Left "angry and frustrated" after being sidelined from the national team more than a year ago, Australia's Usman Khawaja says a frank chat with coach Justin Langer has helped him get over the disappointment and focus on a comeback.
The 33-year-old, who had amassed 1,085 ODI runs at 49.31 last year, didn't find a place in Australia's 50-over squad for tours of India and South Africa early in 2019, and was also left out from the 21-man group, which is currently in England for a limited-over series.
Khawaja was also not included in the team for the home Test series against Pakistan and New Zealand following his omission from the 2019 Ashes and it has been more than a year since he last played for the national team.
"There was a bigger squad (for the UK white-ball tour) so it was a bit disappointing, but I mean I've been dropped and in and out so many times that I've just learned to deal with it, much better than I would've say 10 years ago," Khawaja told cricket.com.au.
"I was a lot more disappointed when I first got left out of Indian tour, because at that time I felt like I very much belonged in that team, I was averaging 50 in one-day cricket for that period of time, I was in the top three or four run-scorers for the world in that year, so I didn't really understand it.
"It was a really frustrating decision, and I was really angry for a period of that time."
Khawaja, who has so far scored 2887 runs and 1554 runs in 44 Tests and 40 ODIs respectively, said a frank conversation with chief coach Langer calmed his mind.
"Fortunately I talked to JL (Langer) about three or four weeks after that happened and got it all out in the open.

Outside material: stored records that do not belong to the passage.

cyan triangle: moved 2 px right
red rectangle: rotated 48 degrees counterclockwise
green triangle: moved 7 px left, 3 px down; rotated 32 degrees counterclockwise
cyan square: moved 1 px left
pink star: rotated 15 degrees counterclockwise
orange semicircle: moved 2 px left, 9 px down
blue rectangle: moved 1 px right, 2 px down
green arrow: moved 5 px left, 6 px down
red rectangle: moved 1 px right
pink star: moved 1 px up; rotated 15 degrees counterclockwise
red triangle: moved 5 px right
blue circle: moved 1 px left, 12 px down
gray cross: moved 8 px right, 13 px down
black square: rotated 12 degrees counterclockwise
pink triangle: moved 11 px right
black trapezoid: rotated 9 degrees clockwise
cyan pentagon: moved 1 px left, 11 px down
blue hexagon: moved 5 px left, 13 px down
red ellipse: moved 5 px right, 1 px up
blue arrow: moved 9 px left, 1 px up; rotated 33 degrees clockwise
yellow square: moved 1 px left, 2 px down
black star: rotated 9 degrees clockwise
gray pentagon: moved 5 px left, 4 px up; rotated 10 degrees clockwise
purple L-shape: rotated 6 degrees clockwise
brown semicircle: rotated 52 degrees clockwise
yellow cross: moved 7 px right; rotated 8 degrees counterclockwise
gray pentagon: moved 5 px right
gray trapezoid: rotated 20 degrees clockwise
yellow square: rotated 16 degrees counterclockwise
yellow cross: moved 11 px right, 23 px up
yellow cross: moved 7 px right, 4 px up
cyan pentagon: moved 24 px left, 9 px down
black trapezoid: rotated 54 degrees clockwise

It was a really good chat to have, and after that I've been really good; I've focused again on just worrying about my cricket.
"You want to ask selectors if there's anything specific that's sticking out (regarding non-selection) but in this case that's not it; in this case, I'm a top-order batsman and you've got Steve Smith, Dave Warner and the captain, Aaron Finch, ahead of me.

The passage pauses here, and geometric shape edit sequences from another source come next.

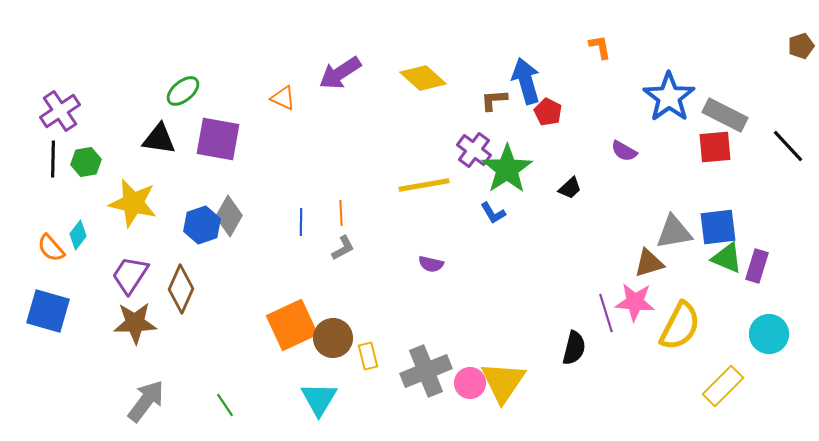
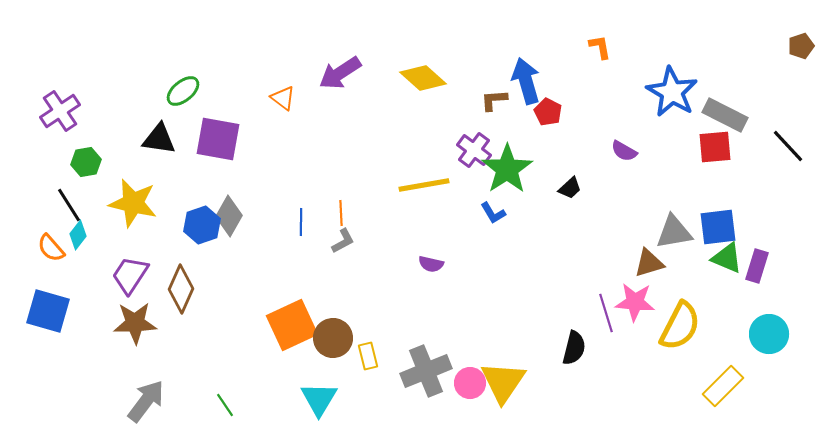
blue star at (669, 97): moved 3 px right, 5 px up; rotated 6 degrees counterclockwise
orange triangle at (283, 98): rotated 12 degrees clockwise
black line at (53, 159): moved 16 px right, 46 px down; rotated 33 degrees counterclockwise
gray L-shape at (343, 248): moved 7 px up
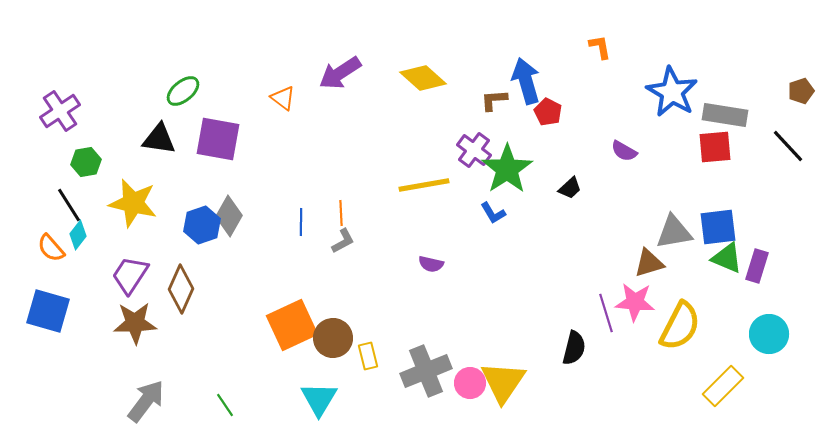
brown pentagon at (801, 46): moved 45 px down
gray rectangle at (725, 115): rotated 18 degrees counterclockwise
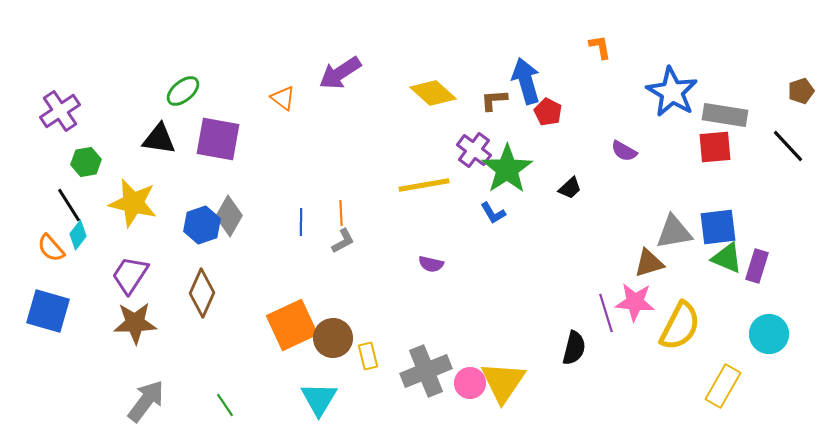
yellow diamond at (423, 78): moved 10 px right, 15 px down
brown diamond at (181, 289): moved 21 px right, 4 px down
yellow rectangle at (723, 386): rotated 15 degrees counterclockwise
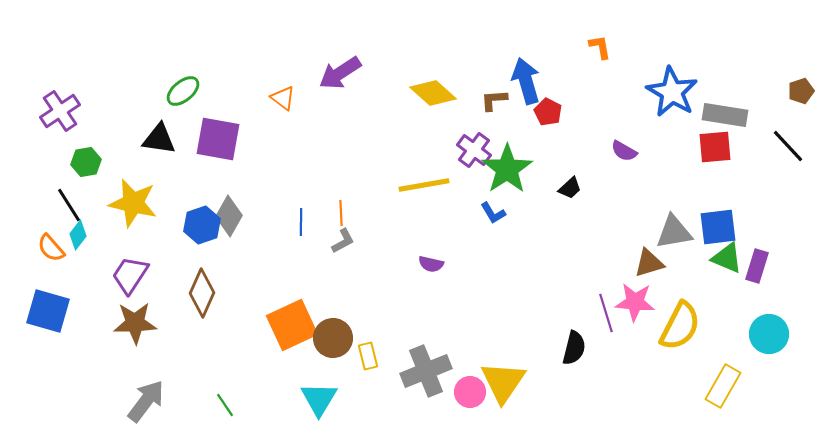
pink circle at (470, 383): moved 9 px down
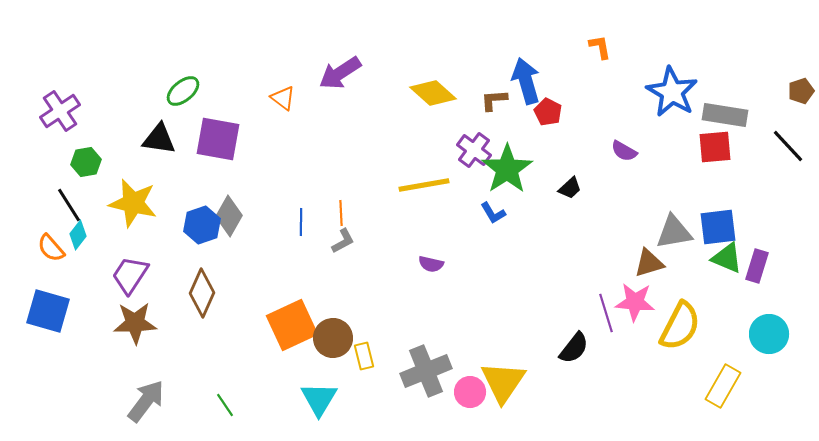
black semicircle at (574, 348): rotated 24 degrees clockwise
yellow rectangle at (368, 356): moved 4 px left
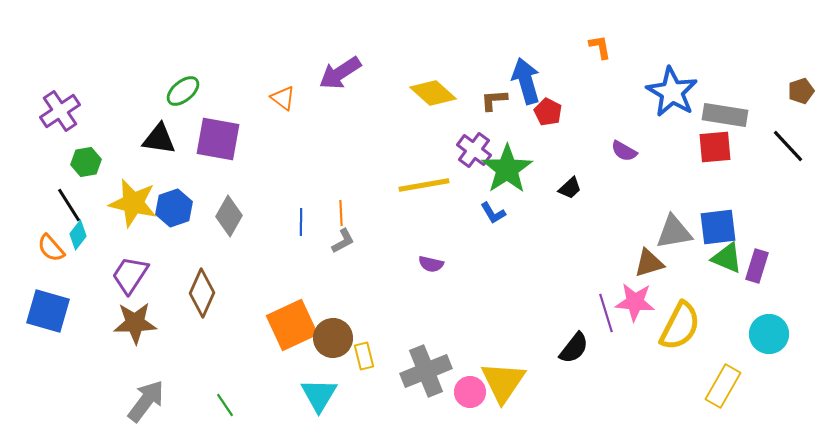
blue hexagon at (202, 225): moved 28 px left, 17 px up
cyan triangle at (319, 399): moved 4 px up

"I was hoping to be a spare batsman in that top order which I thought I might've been this (UK tour), but I wasn't, and that's OK."
Khawaja said he is close to making a comeback and will look to earn his place back with a good performance in the upcoming season.
"There's Big Bash, plenty of red-ball cricket, and I still feel like there's a lot left for me on the horizon, and I'm making sure I'm focusing on that stuff rather than worrying about not being picked because I know how quickly things can change in cricket.
"In four-day and Test match cricket I've had really good conversations with JL, too, and at the end of the day, I feel like I'm really close there.
"If I score runs, I put my hand up and give myself the best chance to bat in Test cricket anywhere in that top six. That's all I can do."
Khawaja, who has scored 1380 runs in 42 matches for Sydney Thunder in Big Bash League, said he would like to explore a career in the various T20 leagues once he retires from international cricket.